8 things I learned from the one rand experiment.
While researching the budget section of my blog, I came across the R1 family, a social experiment together with Sanlam.
When I spoke to my mom and editor, she remembered that in 2014 Sanlam ran the R1 man experiment for the first time.
I watched the R1 man (name unknown) and the R1 family or S’bu, Londiwe and kids. It was an eye opener and I learned so much from this experiment. I had already changed my money habits but this got me thinking about more than spending money but also about the psychology of money.
- Car and home repayments are our biggest expenses. People often buy their car, or house, as a way of showing how well they are doing. This makes them buy a top of the range car when they only need a middle of the range model. They buy houses at the maximum repayment for which they qualify. So if they qualify for a R500 000 bond, they buy a house for that amount when they can get a house big enough in a less affluent area. For observant Jews the areas are a little more difficult as not using a car on Sabbath means that you have to find a house near a Synagogue and, unfortunately, or fortunately, these homes are usually in more upmarket areas.
- South Africans view a pension contribution as an expense not an investment. If your employer pays contributions to a pension fund, request that your contribution is the maximum option. It is for your future.
- If you don’t use a shopping list when grocery shopping, you shop using your emotions. Always make a grocery list and never shop on an empty stomach. If you shop without a list, you wander up and down the aisles and take things off the shelf that you want, or feel like, and not what you need
- Always round up not down. I didn’t know that people round down! Remember R1.99 is R2 not R1!
- Using your credit card, an average item that is marked R20 actually costs you about R24. Banks charge interest on credit cards, as do 12 month credit store cards! So if you use a store card that offers 6 or 12 months, always go with the 6 months as this is usually interest free.

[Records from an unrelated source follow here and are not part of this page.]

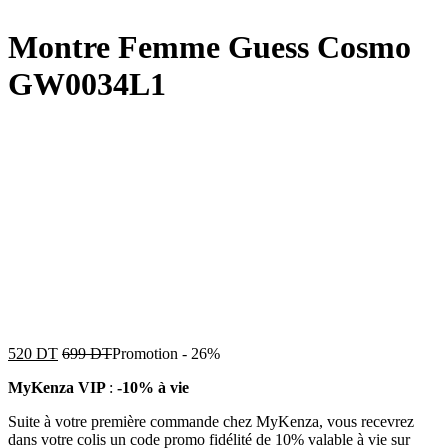
Montre Femme Guess Cosmo
GW0034L1
520
DT
699
DT
Promotion
-
26%
MyKenza VIP
:
-10% à vie
Suite à votre première commande chez MyKenza, vous recevrez
dans votre colis un code promo fidélité de 10% valable à vie sur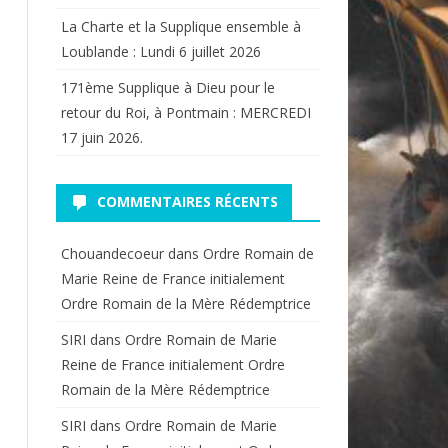
La Charte et la Supplique ensemble à
Loublande : Lundi 6 juillet 2026
171ème Supplique à Dieu pour le
retour du Roi, à Pontmain : MERCREDI
17 juin 2026.
COMMENTAIRES RÉCENTS
Chouandecoeur
dans
Ordre Romain de
Marie Reine de France initialement
Ordre Romain de la Mère Rédemptrice
SIRI
dans
Ordre Romain de Marie
Reine de France initialement Ordre
Romain de la Mère Rédemptrice
SIRI
dans
Ordre Romain de Marie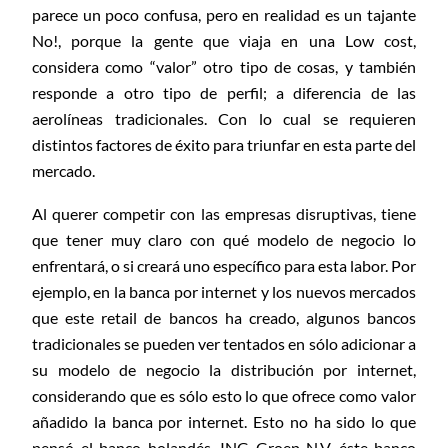
parece un poco confusa, pero en realidad es un tajante
No!, porque la gente que viaja en una Low cost,
considera como “valor” otro tipo de cosas, y también
responde a otro tipo de perfil; a diferencia de las
aerolíneas tradicionales. Con lo cual se requieren
distintos factores de éxito para triunfar en esta parte del
mercado.
Al querer competir con las empresas disruptivas, tiene
que tener muy claro con qué modelo de negocio lo
enfrentará, o si creará uno específico para esta labor. Por
ejemplo, en la banca por internet y los nuevos mercados
que este retail de bancos ha creado, algunos bancos
tradicionales se pueden ver tentados en sólo adicionar a
su modelo de negocio la distribución por internet,
considerando que es sólo esto lo que ofrece como valor
añadido la banca por internet. Esto no ha sido lo que
pensó el banco holandés, ING Groep N.V. éste banco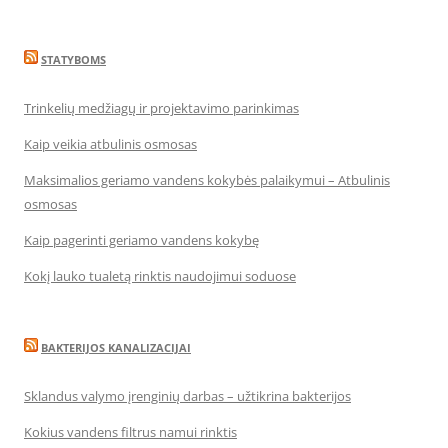
STATYBOMS
Trinkelių medžiagų ir projektavimo parinkimas
Kaip veikia atbulinis osmosas
Maksimalios geriamo vandens kokybės palaikymui – Atbulinis
osmosas
Kaip pagerinti geriamo vandens kokybę
Kokį lauko tualetą rinktis naudojimui soduose
BAKTERIJOS KANALIZACIJAI
Sklandus valymo įrenginių darbas – užtikrina bakterijos
Kokius vandens filtrus namui rinktis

- Save first, spend later. Decide how much you want to put away for saving and do that before you spend any money. R100 a month into a savings account is a good minimum but you can choose your own amount.

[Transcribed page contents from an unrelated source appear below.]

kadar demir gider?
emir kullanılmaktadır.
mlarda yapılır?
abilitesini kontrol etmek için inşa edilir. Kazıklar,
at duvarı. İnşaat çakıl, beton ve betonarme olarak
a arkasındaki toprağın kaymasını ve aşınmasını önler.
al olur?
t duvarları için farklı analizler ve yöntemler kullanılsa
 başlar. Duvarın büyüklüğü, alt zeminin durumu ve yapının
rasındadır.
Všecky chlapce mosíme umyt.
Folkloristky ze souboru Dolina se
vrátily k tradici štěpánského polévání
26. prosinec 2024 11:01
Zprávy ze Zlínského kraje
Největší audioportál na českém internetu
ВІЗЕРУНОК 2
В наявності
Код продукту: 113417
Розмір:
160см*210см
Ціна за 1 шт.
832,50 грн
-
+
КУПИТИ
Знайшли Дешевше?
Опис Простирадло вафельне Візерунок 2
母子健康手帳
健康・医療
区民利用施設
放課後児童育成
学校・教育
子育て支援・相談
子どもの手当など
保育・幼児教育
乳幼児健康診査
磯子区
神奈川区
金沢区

- Our spending habits/psychology is established by age 7. Kids learn by watching. If they see you buying indiscriminately, they will do the same. If you don’t look after your things they won’t either.
- South Africans spend 76% of their income on servicing debts. Try to pay off your debt and not create more. This, I think, is one of my families’ most difficult challenges as it is for a lot of families. Clothing store debt! The kids keep growing and they need clothes so, just as you think you can pay it off, the next season arrives and last seasons clothes no longer fit!
Do you know where your money is going every month? How much debt are you in? Do you think you could live on your money, with no credit, no internet banking, strictly cash for a month?